Péter Pázmány de Panasz

Péter Pázmány de Panasz

Was born on the 4.October 1570 in Nagyvárad in the Principality of Transylvania (nun Oradea in Romania)

Died March 19th, 1673 in Pressburg (today Bratislava in Slovakia)

He was a Hungarian Jesuit who was a noted philosopher, theologian, cardinal, pulpit orator and statesman.  He was an important figure in the Counter-Reformation in Royal Hungary.   

Pázmány's most important legacy was his creation of the Hungarian literary language.  As an orator he was dubbed "the Hungarian Cicero in the purple". In 1867, a street in Vienna, the Pazmanitengasse,  was named after him. 

Péter Pázmány was the son of Miklós Pázmány, vice-idpán of Bihar County. As a young man he was educated there and, under the Jesuits, in Kolozsvár  ( nun Cluj), which is where he converted from the Calvinist Reformed Church of Hungary to Roman Catholicism in 1583, partly under the influence of his stepmother, a Catholic. In 1587, he entered the Society of Jesus.  

Upon entering the Jesuit Order, Pázmány went through his Novitiate at Kraków, after which he studied philosophy in University of Vienna (1589-1592), and then theology at the Collegio Rpmano in Rome (now the Pontifical Gregorian University) under St.Robert Bellarmine,S.J. (1592-1596), after which he was ordained to the priesthood there. He was made a Doctor of Theology a in 1597.

After his studies, Pázmány was sent to Graz in Austria, first serving on the staff of the Jesuit college there for a year, then lecturing in theology at the University of Graz. In 1601, he was sent to the Society's establishment at Sellye (today Sala Slovakia), where his eloquence and dialectic won hundreds to Catholicism, including many of the noblest families. Count Miklós Esterházy and Pál Rákóczi were among his converts.

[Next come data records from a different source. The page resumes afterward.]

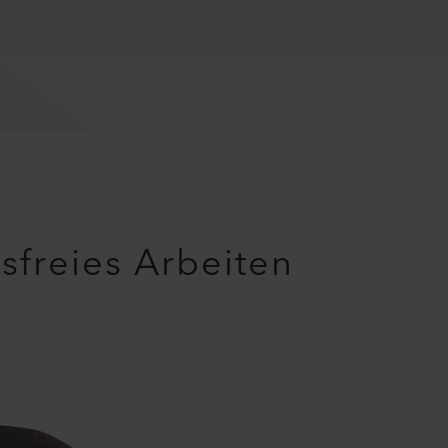
freies Arbeiten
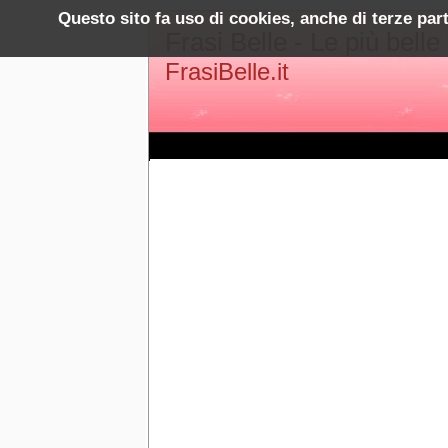
Questo sito fa uso di cookies, anche di terze par
Frasi Belle - Le più belle
FrasiBelle.it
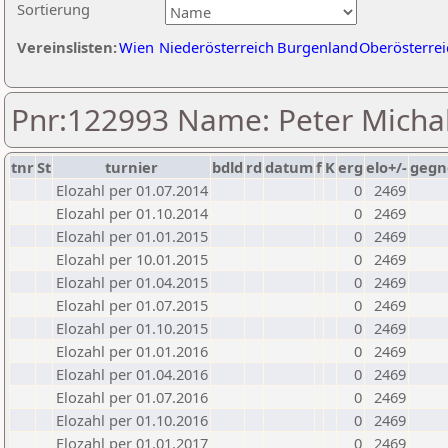
Sortierung
Vereinslisten:
Wien
Niederösterreich
Burgenland
Oberösterrei
Pnr:122993 Name: Peter Michal
tnr
St
turnier
bdld
rd
datum
f
K
erg
elo+/-
gegn
Elozahl per 01.07.2014
0
2469
Elozahl per 01.10.2014
0
2469
Elozahl per 01.01.2015
0
2469
Elozahl per 10.01.2015
0
2469
Elozahl per 01.04.2015
0
2469
Elozahl per 01.07.2015
0
2469
Elozahl per 01.10.2015
0
2469
Elozahl per 01.01.2016
0
2469
Elozahl per 01.04.2016
0
2469
Elozahl per 01.07.2016
0
2469
Elozahl per 01.10.2016
0
2469
Elozahl per 01.01.2017
0
2469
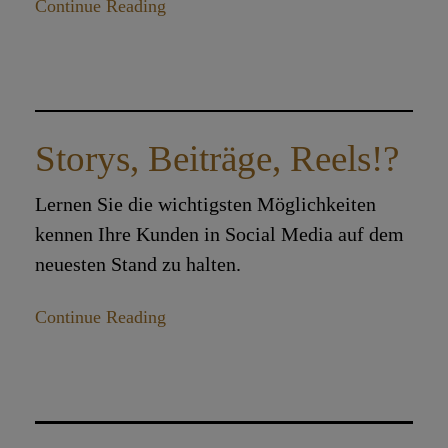
Continue Reading
Storys, Beiträge, Reels!?
Lernen Sie die wichtigsten Möglichkeiten
kennen Ihre Kunden in Social Media auf dem
neuesten Stand zu halten.
Continue Reading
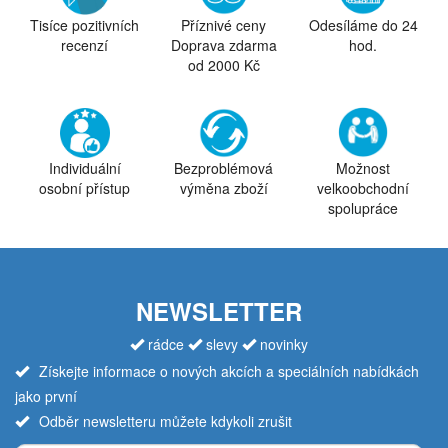
Tisíce pozitivních
Příznivé ceny
Odesíláme do 24
recenzí
Doprava zdarma
hod.
od 2000 Kč
Individuální
Bezproblémová
Možnost
osobní přístup
výměna zboží
velkoobchodní
spolupráce
NEWSLETTER
rádce
slevy
novinky
Získejte informace o nových akcích a speciálních nabídkách
jako první
Odběr newsletteru můžete kdykoli zrušit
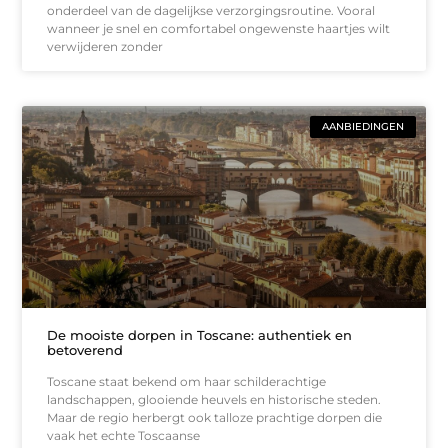
onderdeel van de dagelijkse verzorgingsroutine. Vooral
wanneer je snel en comfortabel ongewenste haartjes wilt
verwijderen zonder
AANBIEDINGEN
De mooiste dorpen in Toscane: authentiek en
betoverend
Toscane staat bekend om haar schilderachtige
landschappen, glooiende heuvels en historische steden.
Maar de regio herbergt ook talloze prachtige dorpen die
vaak het echte Toscaanse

In 1607 Pázmány entered the court of Archbishop Ferenc Forgách of Esztergom. The following year he attracted attention in the Diet of Hungary  by his denunciation of the 8th point of the Peace of Vienna, which prohibited the Jesuits from acquiring landed property in Hungary. Particularly remarkable from this period is Pázmány's Guide to Truth, which appeared in 1613. This manual was judged to have united all the advantages of scientific depth, methodical arrangement and popular style.

At the initiative of the archbishop and the request of King Matthias II.of Hungary, Pope Paul V, by an apostolic brief dated 5 March 1616, granted Pázmány permission to leave the Society of Jesus and to enter the Somascan Clerics Regular; he never left the Jesuit Order, however, so there was only the submission of a request by third parties and the granting of a permission to leave.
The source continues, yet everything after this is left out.